> **DIRECTIONS**
Set down each line of the data below exactly as it stands, dropping the pictures.

> **EXCERPTED DATA**

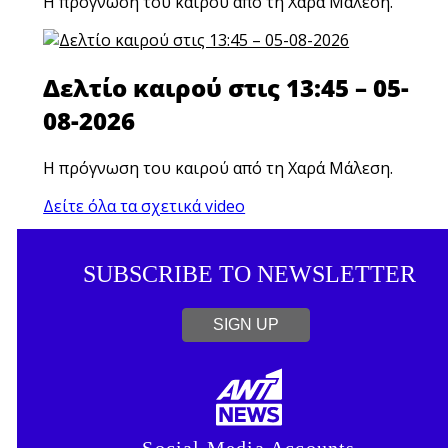
Η πρόγνωση του καιρού από τη Χαρά Μάλεση.
Δελτίο καιρού στις 13:45 – 05-
08-2026
Η πρόγνωση του καιρού από τη Χαρά Μάλεση.
Δείτε όλα τα σχετικά video
SUBSCRIBE TO NEWSLETTER
SIGN UP
Social Media Accounts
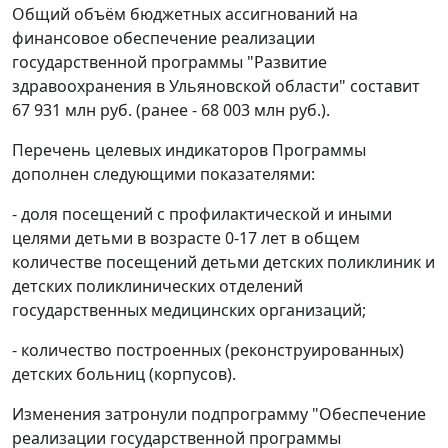
Общий объём бюджетных ассигнований на
финансовое обеспечение реализации
государственной программы "Развитие
здравоохранения в Ульяновской области" составит
67 931 млн руб. (ранее - 68 003 млн руб.).
Перечень целевых индикаторов Программы
дополнен следующими показателями:
- доля посещений с профилактической и иными
целями детьми в возрасте 0-17 лет в общем
количестве посещений детьми детских поликлиник и
детских поликлинических отделений
государственных медицинских организаций;
- количество построенных (реконструированных)
детских больниц (корпусов).
Изменения затронули подпрограмму "Обеспечение
реализации государственной программы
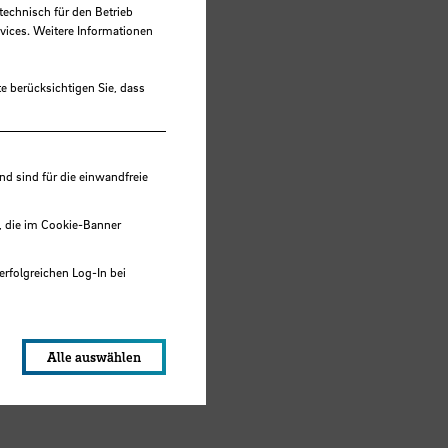
technisch für den Betrieb
vices. Weitere Informationen
e berücksichtigen Sie, dass
 sind für die einwandfreie
, die im Cookie-Banner
erfolgreichen Log-In bei
lungen werden im Local Storage
Alle auswählen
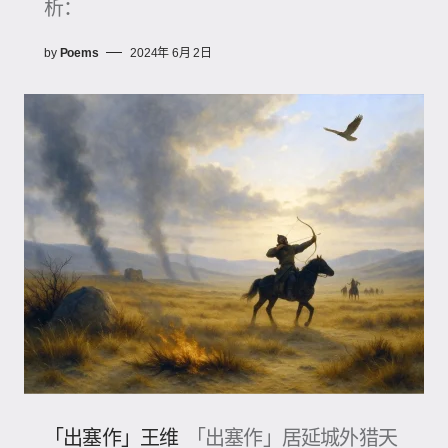
析：
by
Poems
2024年 6月 2日
「出塞作」王维
「出塞作」居延城外猎天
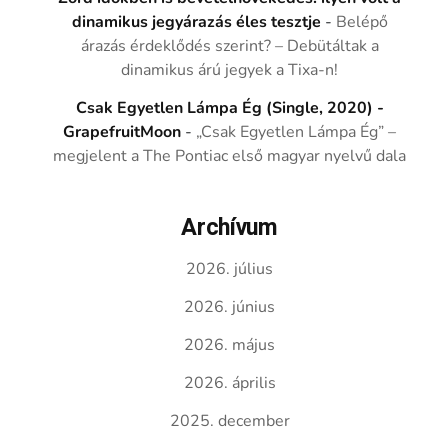
dinamikus jegyárazás éles tesztje
-
Belépő
árazás érdeklődés szerint? – Debütáltak a
dinamikus árú jegyek a Tixa-n!
Csak Egyetlen Lámpa Ég (Single, 2020) -
GrapefruitMoon
-
„Csak Egyetlen Lámpa Ég” –
megjelent a The Pontiac első magyar nyelvű dala
Archívum
2026. július
2026. június
2026. május
2026. április
2025. december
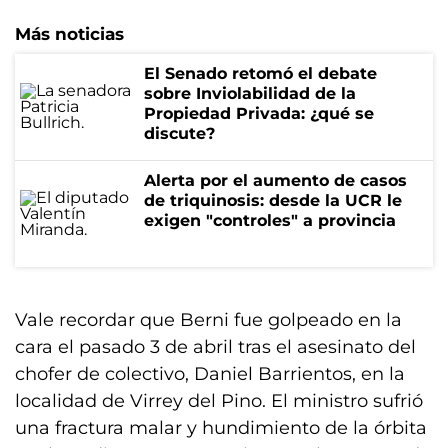
Más noticias
El Senado retomó el debate
sobre Inviolabilidad de la
Propiedad Privada: ¿qué se
discute?
Alerta por el aumento de casos
de triquinosis: desde la UCR le
exigen "controles" a provincia
Vale recordar que Berni fue golpeado en la
cara el pasado 3 de abril tras el asesinato del
chofer de colectivo, Daniel Barrientos, en la
localidad de Virrey del Pino. El ministro sufrió
una fractura malar y hundimiento de la órbita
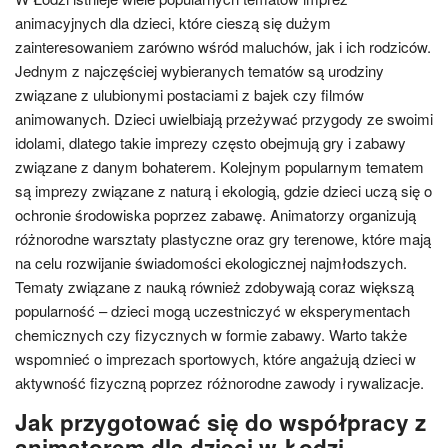
animacyjnych dla dzieci, które cieszą się dużym
zainteresowaniem zarówno wśród maluchów, jak i ich rodziców.
Jednym z najczęściej wybieranych tematów są urodziny
związane z ulubionymi postaciami z bajek czy filmów
animowanych. Dzieci uwielbiają przeżywać przygody ze swoimi
idolami, dlatego takie imprezy często obejmują gry i zabawy
związane z danym bohaterem. Kolejnym popularnym tematem
są imprezy związane z naturą i ekologią, gdzie dzieci uczą się o
ochronie środowiska poprzez zabawę. Animatorzy organizują
różnorodne warsztaty plastyczne oraz gry terenowe, które mają
na celu rozwijanie świadomości ekologicznej najmłodszych.
Tematy związane z nauką również zdobywają coraz większą
popularność – dzieci mogą uczestniczyć w eksperymentach
chemicznych czy fizycznych w formie zabawy. Warto także
wspomnieć o imprezach sportowych, które angażują dzieci w
aktywność fizyczną poprzez różnorodne zawody i rywalizacje.
Jak przygotować się do współpracy z
animatorem dla dzieci w Łodzi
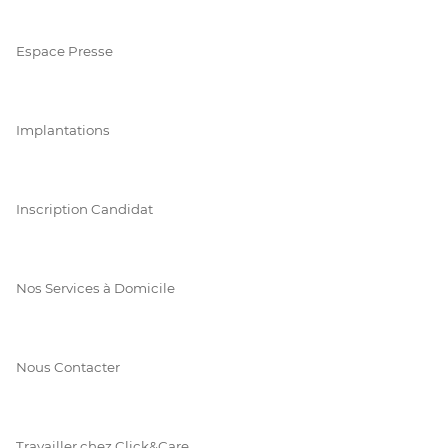
Espace Presse
Implantations
Inscription Candidat
Nos Services à Domicile
Nous Contacter
Travailler chez Click&Care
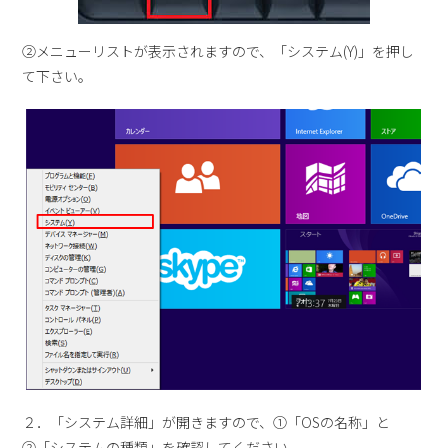
②メニューリストが表示されますので、「システム(Y)」を押し
て下さい。
２．「システム詳細」が開きますので、①「OSの名称」と
②「システムの種類」を確認してください。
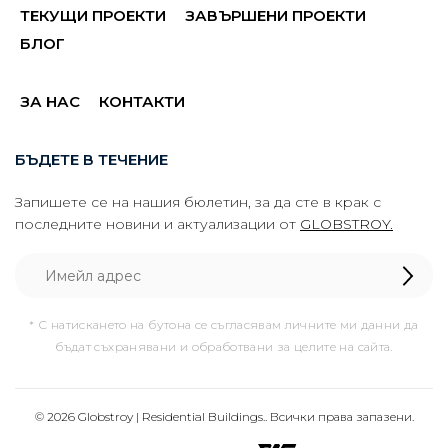
ТЕКУЩИ ПРОЕКТИ
ЗАВЪРШЕНИ ПРОЕКТИ
БЛОГ
ЗА НАС
КОНТАКТИ
БЪДЕТЕ В ТЕЧЕНИЕ
Запишете се на нашия бюлетин, за да сте в крак с
последните новини и актуализации от
GLOBSTROY.
* С натискането на бутона се съгласявам личните ми данни да
бъдат съхранявани и обработвани за целите на сайта.
© 2026 Globstroy | Residential Buildings.. Всички права запазени.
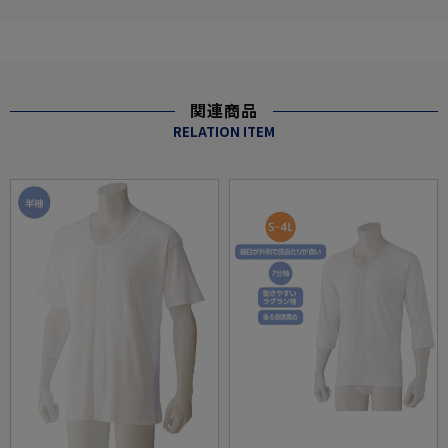
関連商品
RELATION ITEM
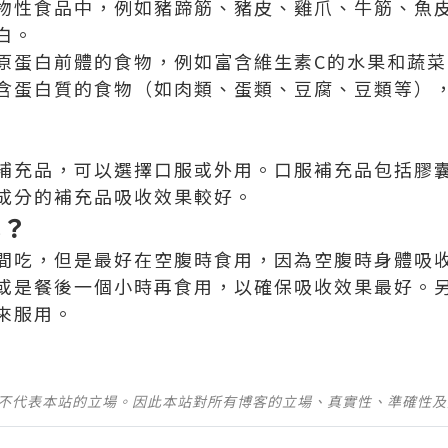
物性食品中，例如豬蹄筋、豬皮、雞爪、牛筋、魚
白。
原蛋白前體的食物，例如富含維生素C的水果和蔬
含蛋白質的食物（如肉類、蛋類、豆腐、豆類等）
補充品，可以選擇口服或外用。口服補充品包括膠
成分的補充品吸收效果較好。
吃？
間吃，但是最好在空腹時食用，因為空腹時身體吸
或是餐後一個小時再食用，以確保吸收效果最好。
來服用。
並不代表本站的立場。因此本站對所有博客的立場、真實性、準確性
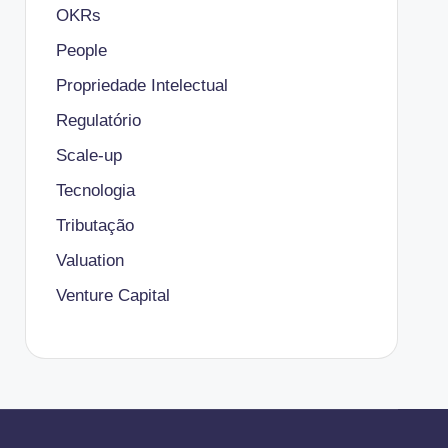
OKRs
People
Propriedade Intelectual
Regulatório
Scale-up
Tecnologia
Tributação
Valuation
Venture Capital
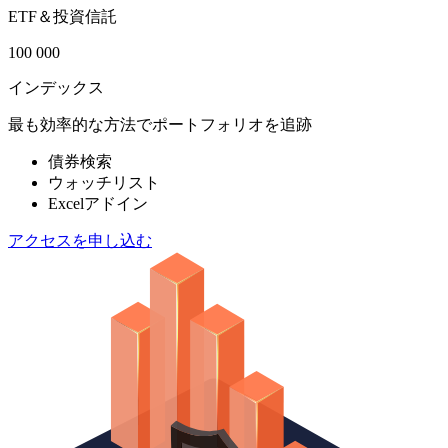
ETF＆投資信託
100 000
インデックス
最も効率的な方法でポートフォリオを追跡
債券検索
ウォッチリスト
Excelアドイン
アクセスを申し込む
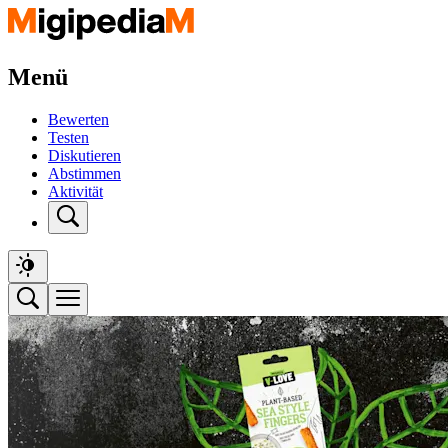
Menü
Bewerten
Testen
Diskutieren
Abstimmen
Aktivität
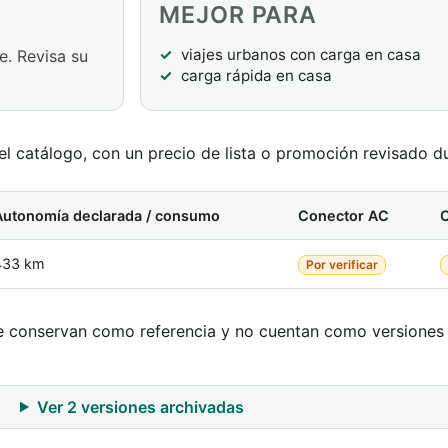
MEJOR PARA
viajes urbanos con carga en casa
e. Revisa su
carga rápida en casa
l catálogo, con un precio de lista o promoción revisado du
Autonomía declarada / consumo
Conector AC
433 km
Por verificar
. Se conservan como referencia y no cuentan como versiones
Ver 2 versiones archivadas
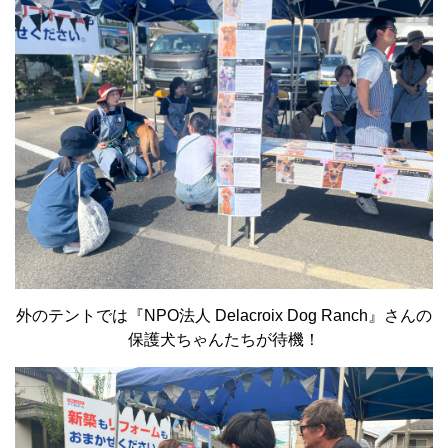
外のテントでは『NPO法人 Delacroix Dog Ranch』さんの
保護犬ちゃんたちが待機！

> **COMPLETED EXERCISE**
Η πρόγνωση του καιρού από τη Χαρά Μάλεση.
Δελτίο καιρού στις 13:45 – 05-
08-2026
Η πρόγνωση του καιρού από τη Χαρά Μάλεση.
Δείτε όλα τα σχετικά video
SUBSCRIBE TO NEWSLETTER
SIGN UP
Social Media Accounts
Общий объём бюджетных ассигнований на
финансовое обеспечение реализации
государственной программы "Развитие
здравоохранения в Ульяновской области" составит
67 931 млн руб. (ранее - 68 003 млн руб.).
Перечень целевых индикаторов Программы
дополнен следующими показателями:
- доля посещений с профилактической и иными
целями детьми в возрасте 0-17 лет в общем
количестве посещений детьми детских поликлиник и
детских поликлинических отделений
государственных медицинских организаций;
- количество построенных (реконструированных)
детских больниц (корпусов).
Изменения затронули подпрограмму "Обеспечение
реализации государственной программы
technisch für den Betrieb
vices. Weitere Informationen
e berücksichtigen Sie, dass
 sind für die einwandfreie
, die im Cookie-Banner
erfolgreichen Log-In bei
lungen werden im Local Storage
Alle auswählen
析：
by
Poems
2024年 6月 2日
「出塞作」王维
「出塞作」居延城外猎天
dinamikus jegyárazás éles tesztje
-
Belépő
árazás érdeklődés szerint? – Debütáltak a
dinamikus árú jegyek a Tixa-n!
Csak Egyetlen Lámpa Ég (Single, 2020) -
GrapefruitMoon
-
„Csak Egyetlen Lámpa Ég” –
megjelent a The Pontiac első magyar nyelvű dala
Archívum
2026. július
2026. június
2026. május
2026. április
2025. december
Más noticias
El Senado retomó el debate
sobre Inviolabilidad de la
Propiedad Privada: ¿qué se
discute?
Alerta por el aumento de casos
de triquinosis: desde la UCR le
exigen "controles" a provincia
Vale recordar que Berni fue golpeado en la
cara el pasado 3 de abril tras el asesinato del
chofer de colectivo, Daniel Barrientos, en la
localidad de Virrey del Pino. El ministro sufrió
una fractura malar y hundimiento de la órbita
animacyjnych dla dzieci, które cieszą się dużym
zainteresowaniem zarówno wśród maluchów, jak i ich rodziców.
Jednym z najczęściej wybieranych tematów są urodziny
związane z ulubionymi postaciami z bajek czy filmów
animowanych. Dzieci uwielbiają przeżywać przygody ze swoimi
idolami, dlatego takie imprezy często obejmują gry i zabawy
związane z danym bohaterem. Kolejnym popularnym tematem
są imprezy związane z naturą i ekologią, gdzie dzieci uczą się o
ochronie środowiska poprzez zabawę. Animatorzy organizują
różnorodne warsztaty plastyczne oraz gry terenowe, które mają
na celu rozwijanie świadomości ekologicznej najmłodszych.
Tematy związane z nauką również zdobywają coraz większą
popularność – dzieci mogą uczestniczyć w eksperymentach
chemicznych czy fizycznych w formie zabawy. Warto także
wspomnieć o imprezach sportowych, które angażują dzieci w
aktywność fizyczną poprzez różnorodne zawody i rywalizacje.
Jak przygotować się do współpracy z
animatorem dla dzieci w Łodzi
Espace Presse
Implantations
Inscription Candidat
Nos Services à Domicile
Nous Contacter
Travailler chez Click&Care
②メニューリストが表示されますので、「システム(Y)」を押し
て下さい。
２．「システム詳細」が開きますので、①「OSの名称」と
②「システムの種類」を確認してください。
ТЕКУЩИ ПРОЕКТИ
ЗАВЪРШЕНИ ПРОЕКТИ
БЛОГ
ЗА НАС
КОНТАКТИ
БЪДЕТЕ В ТЕЧЕНИЕ
Запишете се на нашия бюлетин, за да сте в крак с
последните новини и актуализации от
GLOBSTROY.
* С натискането на бутона се съгласявам личните ми данни да
бъдат съхранявани и обработвани за целите на сайта.
© 2026 Globstroy | Residential Buildings.. Всички права запазени.
関連商品
RELATION ITEM
物性食品中，例如豬蹄筋、豬皮、雞爪、牛筋、魚
白。
原蛋白前體的食物，例如富含維生素C的水果和蔬
含蛋白質的食物（如肉類、蛋類、豆腐、豆類等）
補充品，可以選擇口服或外用。口服補充品包括膠
成分的補充品吸收效果較好。
吃？
間吃，但是最好在空腹時食用，因為空腹時身體吸
或是餐後一個小時再食用，以確保吸收效果最好。
來服用。
並不代表本站的立場。因此本站對所有博客的立場、真實性、準確性
OKRs
People
Propriedade Intelectual
Regulatório
Scale-up
Tecnologia
Tributação
Valuation
Venture Capital
ETF＆投資信託
100 000
インデックス
最も効率的な方法でポートフォリオを追跡
債券検索
ウォッチリスト
Excelアドイン
アクセスを申し込む
Menü
Bewerten
Testen
Diskutieren
Abstimmen
Aktivität
MEJOR PARA
viajes urbanos con carga en casa
e. Revisa su
carga rápida en casa
l catálogo, con un precio de lista o promoción revisado du
Autonomía declarada / consumo
Conector AC
433 km
Por verificar
. Se conservan como referencia y no cuentan como versiones
Ver 2 versiones archivadas
外のテントでは『NPO法人 Delacroix Dog Ranch』さんの
保護犬ちゃんたちが待機！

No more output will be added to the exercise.